How Long Must We Tolerate This?
Americans live everyday with a near-fatal political division. It causes heaps of antipathy, paranoia, and resentment, enough to contaminate every man, woman, and child in the nation—as dangerous as the Covid-19, but more gradual and insidious than any virus or incubus. As Americans, we carry on bravely, dealing with the political tirades, waves of accusations, and hope in our hearts that some superior being will rescue us or blast us into oblivion. Real life shouldn't work like that. We should fix the problems ourselves.
First, we know we have a problem—the political divisions. Our knee-jerk response—"Can't we all just get along?" Lingering collective identity as Americans makes us ask, "Can't we put the unity of the nation above divisive politics?" The lingering American can-do spirit says, "Let's put aside our differences, put our collective shoulder to the wheel, and move the nation forward!" but the rhetoric cannot get into specific how-to's, because there aren't any.
I can say unequivocally that real-life does not work like that.
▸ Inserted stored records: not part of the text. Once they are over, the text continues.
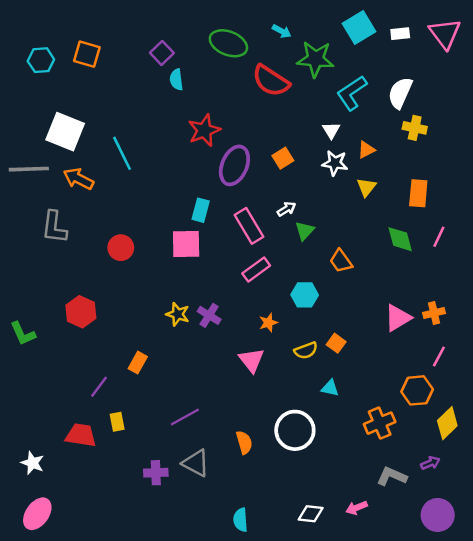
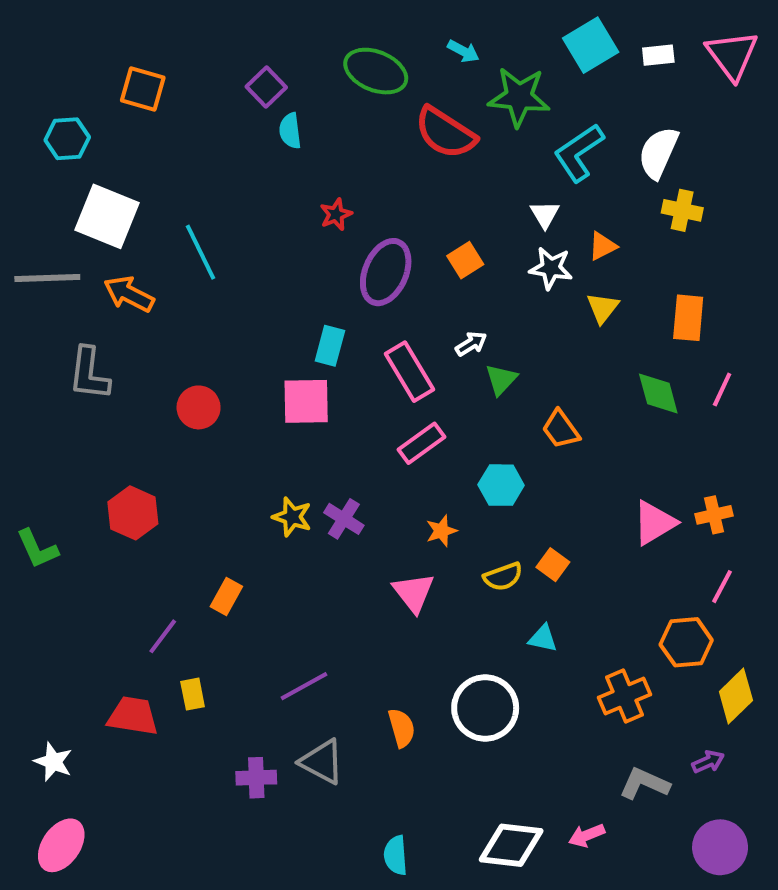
cyan hexagon: (41, 60) -> (67, 139), moved
red star: (204, 130) -> (336, 214), size x0.6
white diamond: (311, 514) -> (511, 845), size x1.5

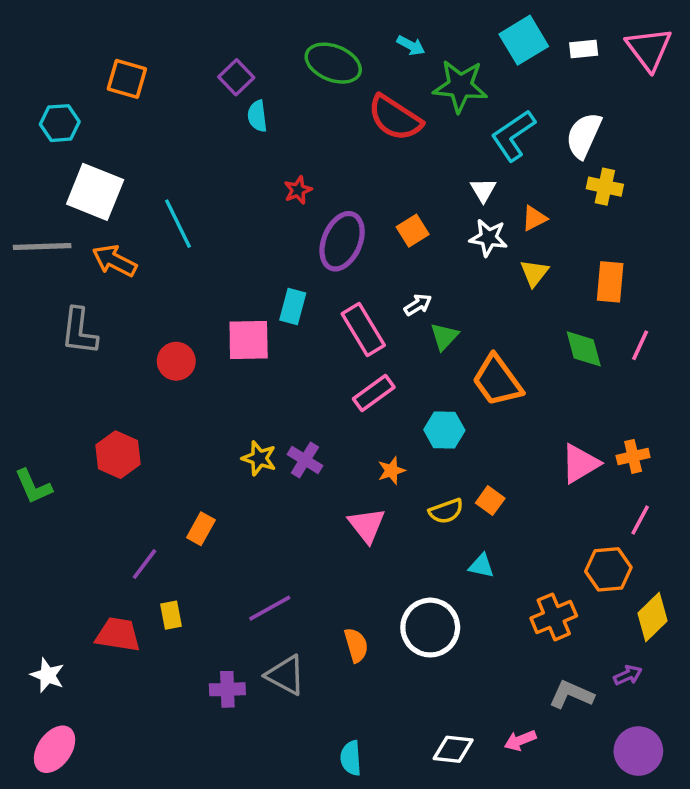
pink square: (306, 401) -> (249, 340), moved
orange trapezoid: (561, 429) -> (497, 381), size x1.5
white diamond: (511, 845) -> (453, 749), size x0.7

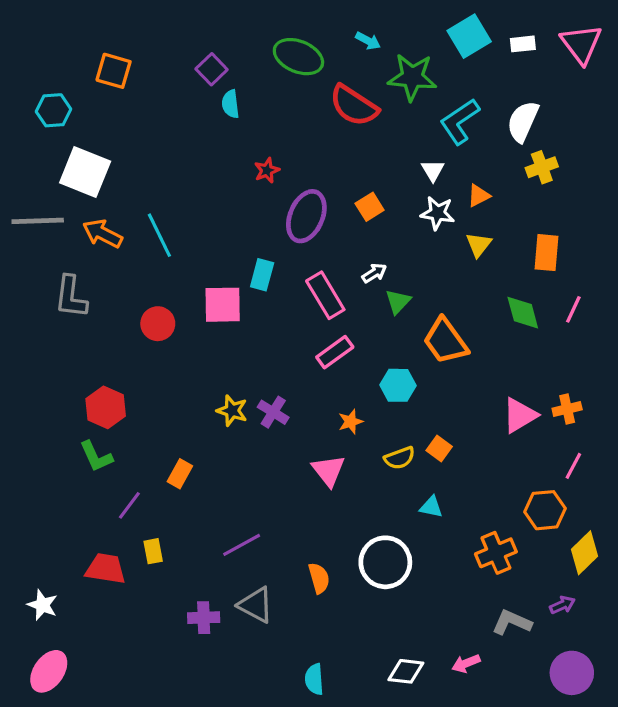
yellow cross: (605, 187) -> (542, 167), turned -32
cyan line: (178, 224) -> (159, 235), moved
green L-shape: (33, 486) -> (96, 456), moved

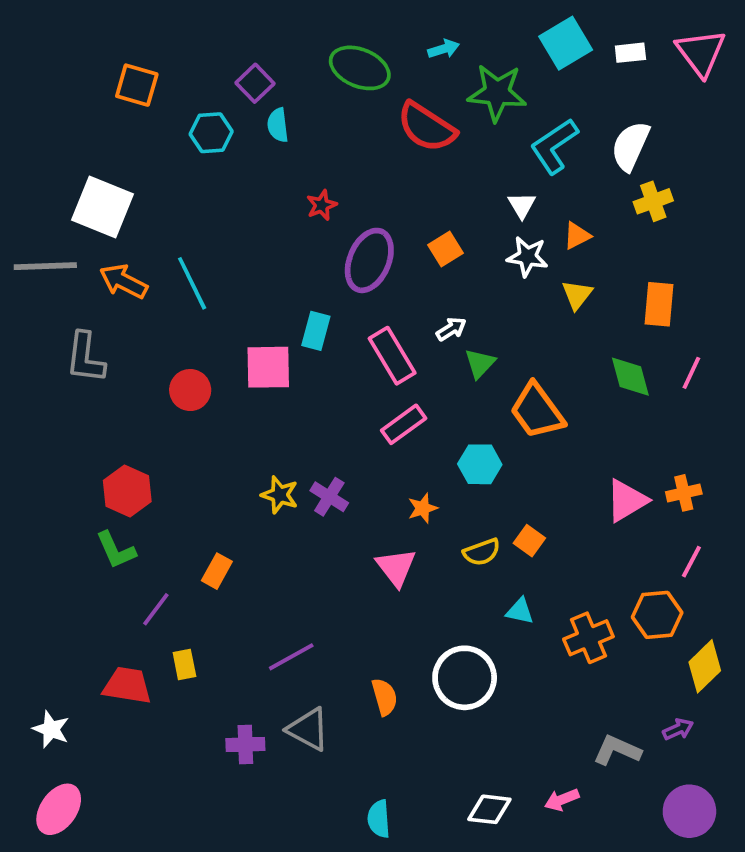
cyan arrow: (368, 41) -> (444, 49), turned -45
cyan hexagon: (53, 110) -> (211, 133), moved
orange cross: (496, 553) -> (588, 638), moved

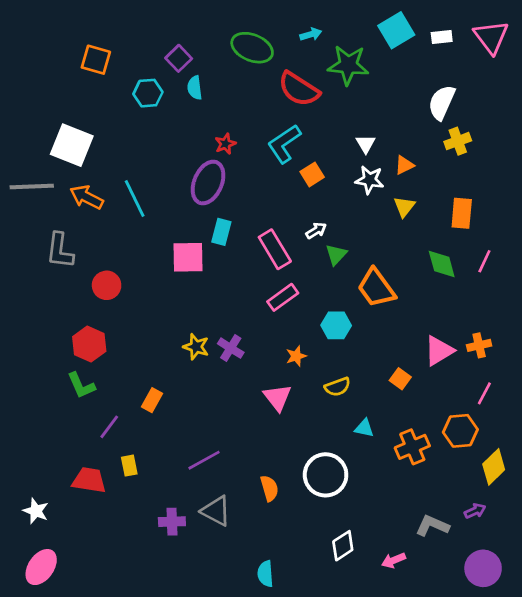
cyan L-shape: (554, 146) -> (284, 144), moved
purple ellipse: (369, 260) -> (208, 183), moved
red circle: (190, 390) -> (107, 285), moved
orange square: (529, 541) -> (400, 379), moved
white diamond: (489, 809) -> (343, 546), moved, turned -40

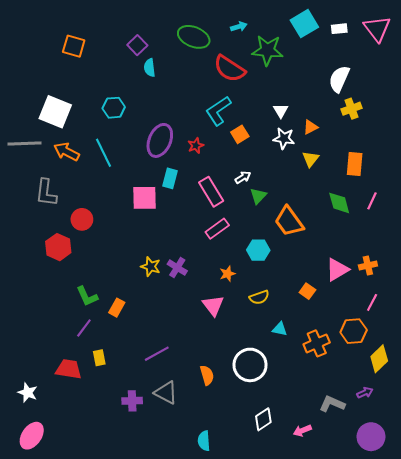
cyan hexagon: (148, 93) -> (114, 108), moved
red star: (225, 144) -> (196, 146), moved
red hexagon: (89, 344) -> (58, 247), moved
green L-shape: (81, 385) -> (87, 296), moved

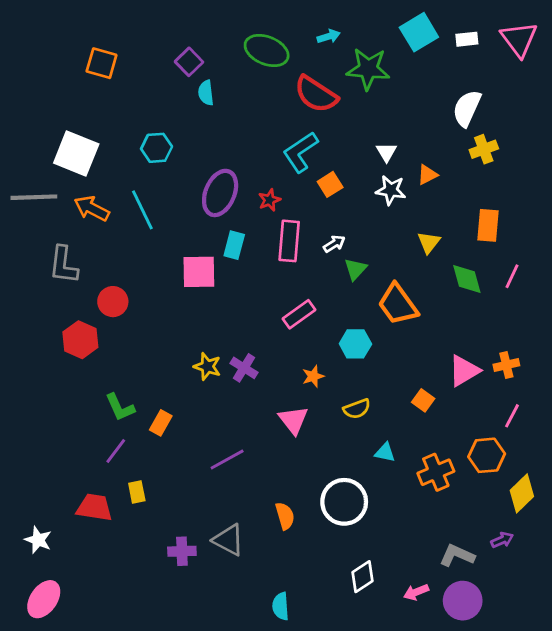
yellow triangle: (311, 159) -> (429, 242), moved
pink rectangle: (211, 192) -> (289, 241), moved, turned 36
purple line: (157, 354) -> (227, 460), moved
purple circle: (371, 437) -> (463, 601), moved

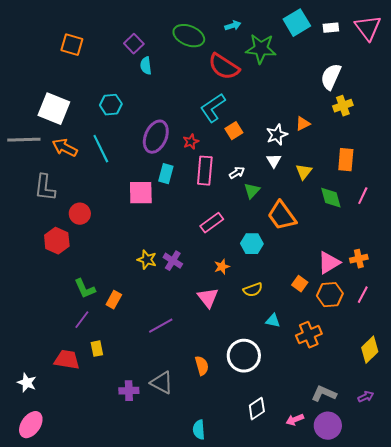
white triangle: (386, 152) -> (274, 161), moved
white star: (391, 190) -> (277, 135), turned -30
orange hexagon: (487, 455) -> (330, 295), moved
purple arrow: (502, 540) -> (366, 397), moved

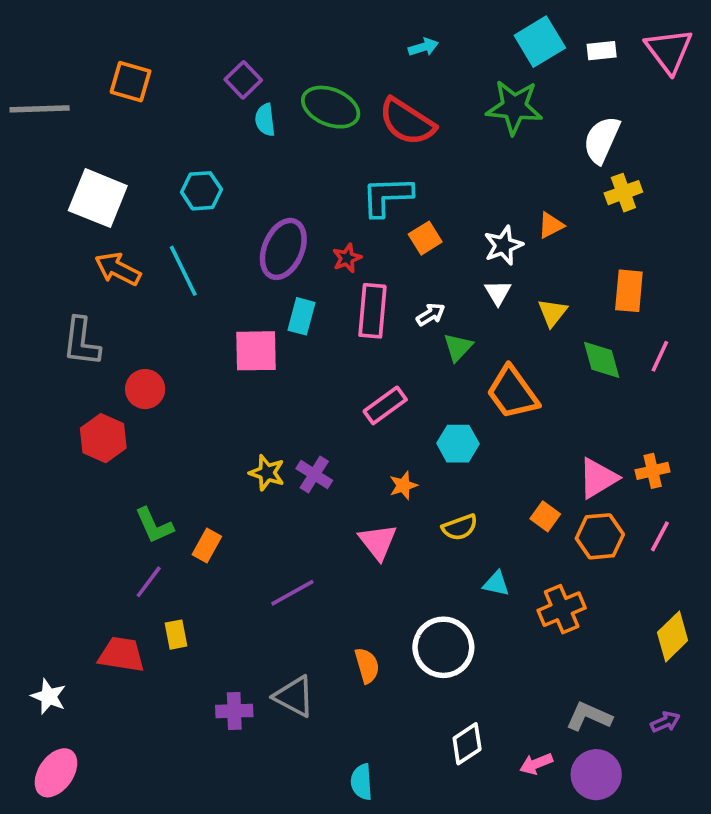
green ellipse: (189, 36) -> (331, 107), moved
green star: (261, 49) -> (514, 107), moved
cyan L-shape: (213, 108) -> (387, 196), turned 32
gray line: (24, 140) -> (40, 109), moved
It has not, and it will not. All we do is hide our dislike and mistrust, then wait until someone touches the spring on the jack-in-the-box and knocks our teeth out. For Democrats, it is former President Donald Trump hiding in the box; for Republicans, it is the current President Joe Biden. Although they serve as leaders of our country, they more often serve as targets of our abuse. We need to send a radio-warning to mission-control: "America, we have a problem!"
For all his off-putting bluster, former President Trump has made one important contribution to the root of the problem: he goaded Americans into taking sides. The truth is that everyone has already taken sides. Trump just brought the divide into the open—exposed the hidden aspects of it, so that we know we have a problem, and the problem is not Trump. After all, half the nation voted for him. The problem is the diverging directions of the political mandates that the Democrat and Republican leaders advertise to their voters.
The division has already happened. The public needs to wake up and take notice. Our leaders need to start talking constructive changes to head off the inevitable destructive changes that will occur if we do nothing.